▶ _Supplied records_:
.....
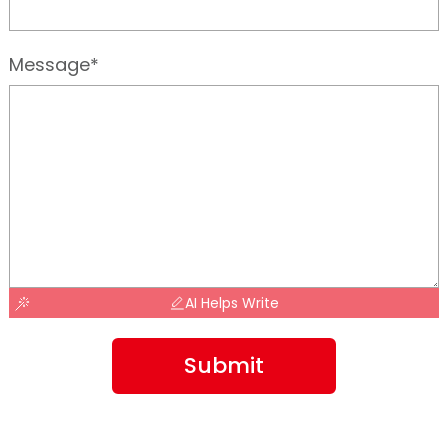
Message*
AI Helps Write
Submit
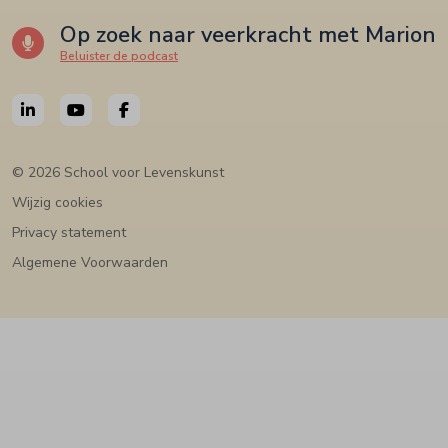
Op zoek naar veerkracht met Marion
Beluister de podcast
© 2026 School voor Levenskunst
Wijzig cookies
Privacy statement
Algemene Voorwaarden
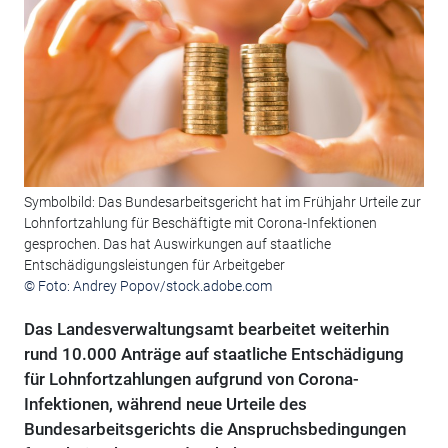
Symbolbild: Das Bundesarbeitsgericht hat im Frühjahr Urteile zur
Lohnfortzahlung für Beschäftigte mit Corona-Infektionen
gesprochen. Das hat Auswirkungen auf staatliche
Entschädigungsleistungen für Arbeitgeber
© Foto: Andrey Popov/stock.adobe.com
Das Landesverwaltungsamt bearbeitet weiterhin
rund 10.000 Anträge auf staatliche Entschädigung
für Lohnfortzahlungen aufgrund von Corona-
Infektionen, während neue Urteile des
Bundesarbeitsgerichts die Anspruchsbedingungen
.....
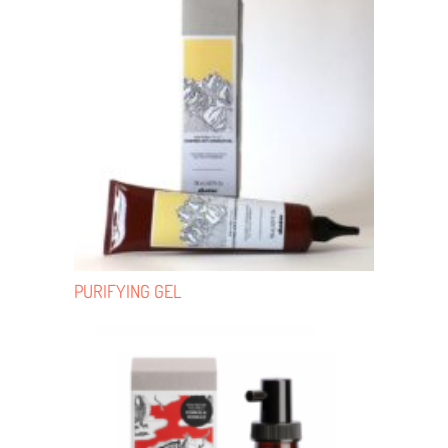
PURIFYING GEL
.....
The answer should be a single number: how many lines of the entries hold "Infektionen".

▶ _Finished task_: 2